Spirits of Sanger School, Miss Nina still speak
Peace. Since the thunder of artillery in the Middle East has ended, the language of far-off war — "sorties," "surgical strikes," and "ordnances" — may now be re- placed in our minds with thoughts of spring.
News of the war and now of the peace has pervaded our going out and coming in. I am glad to have permission this good March day to think of other things.
Perhaps I began reminiscing about simpler times to escape the complex new realities bombarding my mind. Or maybe I am yearning for yesterday because my cousin recently sent me two enormous albums of memories of my aunt, Miss Nina Birdena Glass, principal for 38 years of Sanger Elementary School.
To open the large, red leather volumes is to wrinkle time. Suddenly it is 1947, and I am in another upstairs room at 3825 Jefferson. Four years old, I've just finished my required smile exercises so I can go down to breakfast a happy child ... as my Aunt Nina Bird has instructed me to be.

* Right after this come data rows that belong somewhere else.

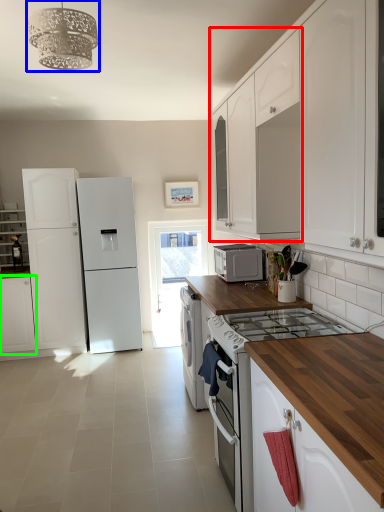 Question: Which object is positioned closest to cabinetry (highlighted by a red box)? Select from light fixture (highlighted by a blue box) and cabinetry (highlighted by a green box).

Choices:
 (A) light fixture
 (B) cabinetry

Answer: (A) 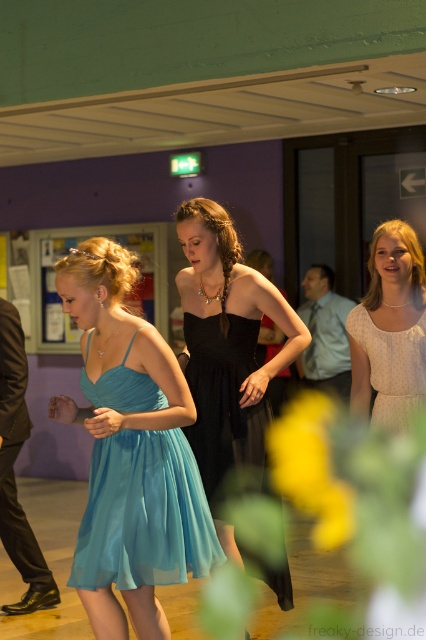 Can you confirm if black satin dress at center is wider than light beige textured dress at right?

Indeed, black satin dress at center has a greater width compared to light beige textured dress at right.

Between black satin dress at center and light beige textured dress at right, which one has more height?

Standing taller between the two is black satin dress at center.

Is point (201, 404) less distant than point (405, 394)?

No, it is behind (405, 394).

At what (x,y) coordinates should I click in order to perform the action: click on black satin dress at center. Please return your answer as a coordinate pair (x, y). This screenshot has width=426, height=640. Looking at the image, I should click on (227, 349).

Does black satin dress at center appear over light blue chiffon dress at center?

Yes.

Which is in front, point (201, 458) or point (196, 528)?

Point (196, 528) is in front.

Identify the location of black satin dress at center. (227, 349).

Who is shorter, black satin dress at center or light beige textured dress at center?

light beige textured dress at center is shorter.

The height and width of the screenshot is (640, 426). Describe the element at coordinates (227, 349) in the screenshot. I see `black satin dress at center` at that location.

Does point (270, 358) lie in front of point (351, 356)?

No, (270, 358) is behind (351, 356).

Locate an element on the screen. The width and height of the screenshot is (426, 640). black satin dress at center is located at coordinates (227, 349).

After oatmeal, each morning, Miss Nina would squeeze me into the space behind her seat in her gray Dodge coupe, and we would drive very slowly down to 18th Street, to Sanger Elementary.

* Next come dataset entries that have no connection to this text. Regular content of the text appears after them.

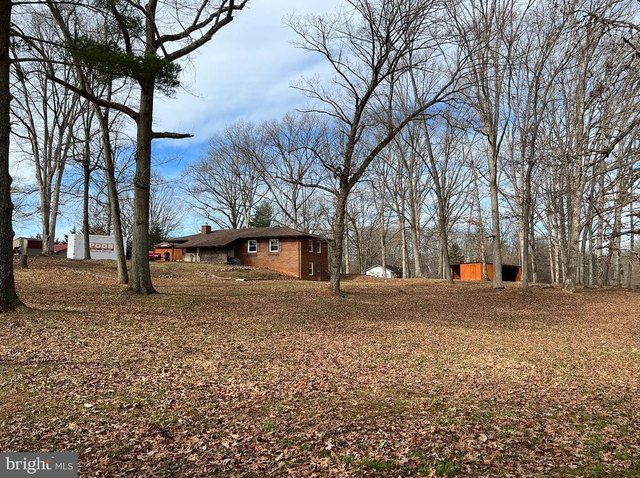 This screenshot has height=478, width=640. Identify the location of white storage container. (74, 242). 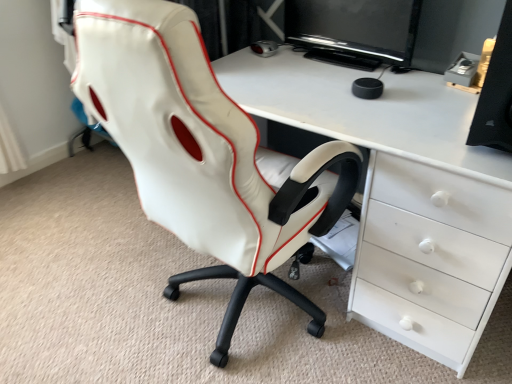 Where is `free space behind black matte speaker at right`? This screenshot has width=512, height=384. free space behind black matte speaker at right is located at coordinates (436, 92). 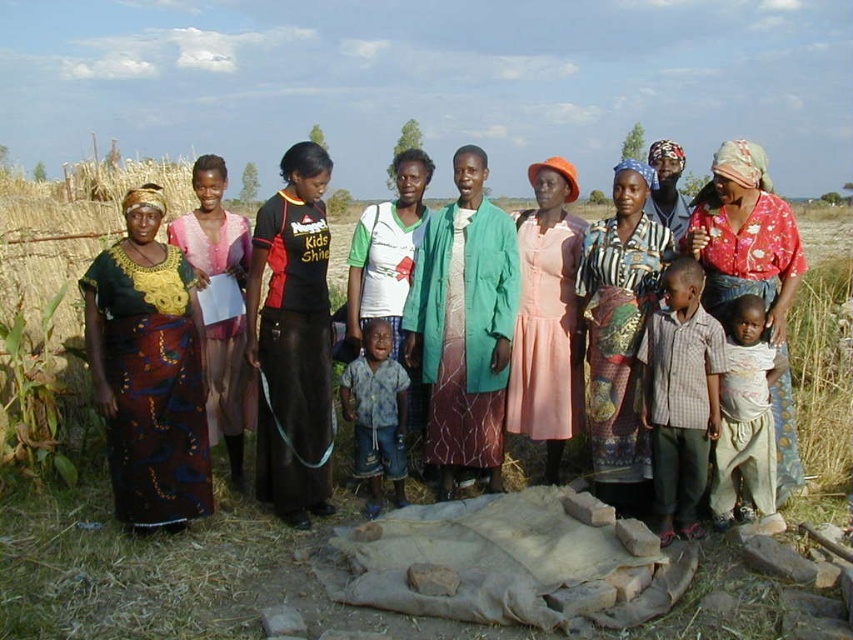 Does floral printed blouse at center have a lesser height compared to plaid cotton shirt at center?

No, floral printed blouse at center is not shorter than plaid cotton shirt at center.

Who is more forward, (727,275) or (663,534)?

Positioned in front is point (663,534).

This screenshot has width=853, height=640. Find the location of `floral printed blouse at center`. floral printed blouse at center is located at coordinates (746, 236).

Is black matte skirt at center behind floral printed blouse at center?

Yes, black matte skirt at center is further from the viewer.

Can you confirm if black matte skirt at center is positioned to the left of floral printed blouse at center?

Correct, you'll find black matte skirt at center to the left of floral printed blouse at center.

Is point (263, 268) closer to viewer compared to point (759, 156)?

No.

Find the location of a particular element. The image size is (853, 640). black matte skirt at center is located at coordinates pyautogui.click(x=292, y=339).

Is striped fabric dress at center shorter than matte yellow dress at left?

Yes, striped fabric dress at center is shorter than matte yellow dress at left.

Between striped fabric dress at center and matte yellow dress at left, which one has less height?

Standing shorter between the two is striped fabric dress at center.

Between point (653, 170) and point (193, 252), which one is positioned behind?

The point (193, 252) is behind.

Locate an element on the screen. This screenshot has width=853, height=640. striped fabric dress at center is located at coordinates (619, 330). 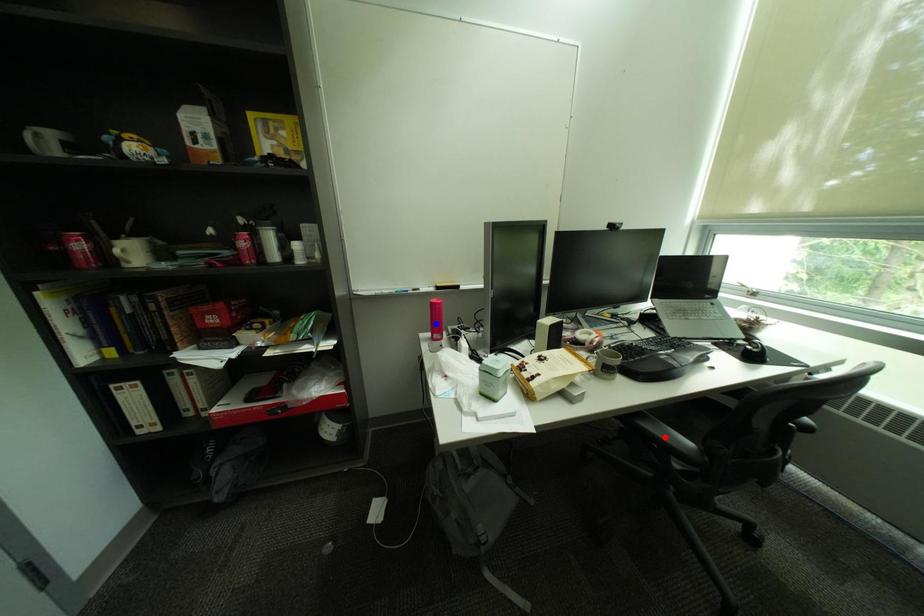 Question: Two points are marked on the image. Which point is closer to the camera?

Choices:
 (A) Blue point is closer.
 (B) Red point is closer.

Answer: (B) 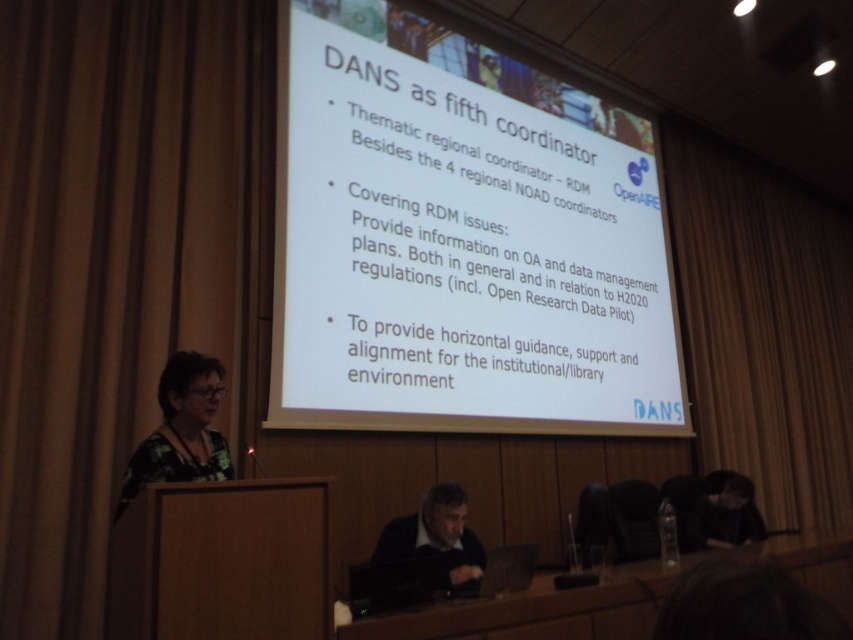 Question: Is brown fabric curtain at left wider than wooden at right?

Choices:
 (A) no
 (B) yes

Answer: (A)

Question: Estimate the real-world distances between objects in this image. Which object is closer to the brown fabric curtain at left?

Choices:
 (A) dark gray sweater at center
 (B) wooden table at lower center
 (C) wooden at right

Answer: (A)

Question: In this image, where is white paper at center located relative to printed floral blouse at left?

Choices:
 (A) left
 (B) right

Answer: (B)

Question: Which of the following is the closest to the observer?

Choices:
 (A) (10, 132)
 (B) (833, 548)
 (C) (370, 250)

Answer: (A)

Question: Which of the following is the farthest from the observer?

Choices:
 (A) (438, 534)
 (B) (708, 496)

Answer: (B)

Question: Can you confirm if wooden table at lower center is wider than black fabric at lower right?

Choices:
 (A) no
 (B) yes

Answer: (B) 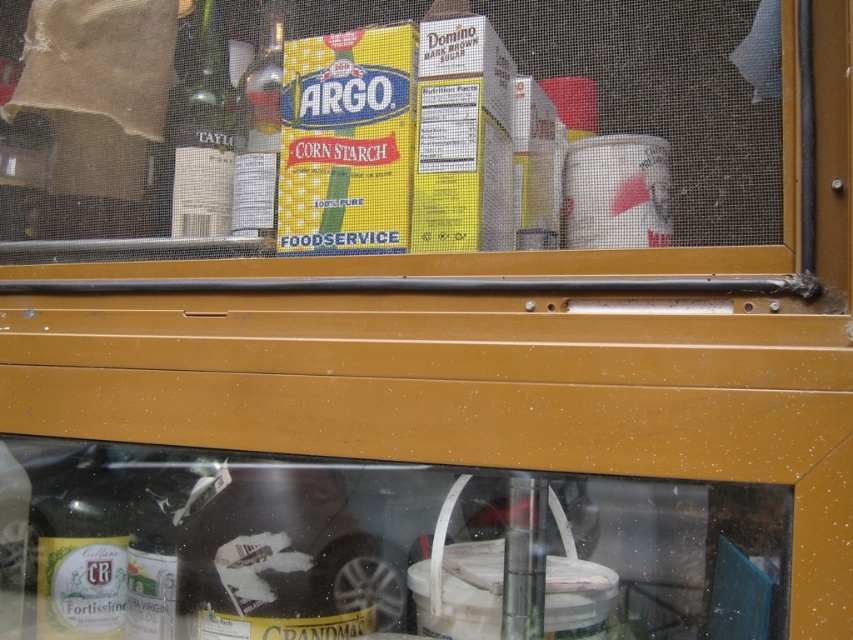 Can you confirm if yellow cardboard box at center is wider than green glass bottle at left?

Yes.

Consider the image. Which of these two, yellow cardboard box at center or green glass bottle at left, stands taller?

Standing taller between the two is yellow cardboard box at center.

I want to click on yellow cardboard box at center, so click(437, 147).

Can you confirm if yellow cardboard box at center is shorter than metallic silver bottle at upper left?

Incorrect, yellow cardboard box at center's height does not fall short of metallic silver bottle at upper left's.

Who is positioned more to the right, yellow cardboard box at center or metallic silver bottle at upper left?

Positioned to the right is yellow cardboard box at center.

Between point (276, 154) and point (264, 100), which one is positioned behind?

The point (264, 100) is behind.

Locate an element on the screen. This screenshot has width=853, height=640. yellow cardboard box at center is located at coordinates (437, 147).

Measure the distance between green glass bottle at left and camera.

green glass bottle at left is 4.03 feet from camera.

Is green glass bottle at left smaller than metallic silver bottle at upper left?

Although I never attended Sanger officially, in a real sense I went to school with Nina Bird all my life, having my posture checked, my attitude corrected, my pen- manship improved.
With a fresh rose pinned to my dress by my aunt, I would sit in her office while she performed her duties. She usually gave me a Rainbo Bread pencil (any color I wanted) and told me to practice my "O's" on a Big Chief tablet.

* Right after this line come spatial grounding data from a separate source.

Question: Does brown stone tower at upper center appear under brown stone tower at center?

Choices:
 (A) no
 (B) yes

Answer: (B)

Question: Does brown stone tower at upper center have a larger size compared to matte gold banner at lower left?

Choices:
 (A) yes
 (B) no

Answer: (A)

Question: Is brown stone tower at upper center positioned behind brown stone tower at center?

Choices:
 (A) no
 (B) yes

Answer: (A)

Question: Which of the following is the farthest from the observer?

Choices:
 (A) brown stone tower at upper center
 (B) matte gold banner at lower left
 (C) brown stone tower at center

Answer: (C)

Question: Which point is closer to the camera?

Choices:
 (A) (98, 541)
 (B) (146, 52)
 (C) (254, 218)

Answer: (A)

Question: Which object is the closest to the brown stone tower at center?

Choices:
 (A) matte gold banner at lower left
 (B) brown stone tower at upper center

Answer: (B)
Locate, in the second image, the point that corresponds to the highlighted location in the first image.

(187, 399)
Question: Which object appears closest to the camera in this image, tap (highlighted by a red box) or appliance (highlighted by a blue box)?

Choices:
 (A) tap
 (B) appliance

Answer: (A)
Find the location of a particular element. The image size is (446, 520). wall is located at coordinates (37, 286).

Sometimes she would bring a student to her desk and explain, "Manners make the man. And Miss Nina knows you want to be a good child, so you go back and apologize to your teacher for being rude. I won't spank you. I know you won't misbehave again."
Miss Nina made us all believe that we were lovely and bright. How? She just smiled her gentle, gracious smiles, tilting her head and bending toward us, letting us see her pleasure when she talked to us. She believed the world was good, and together we could make it even better.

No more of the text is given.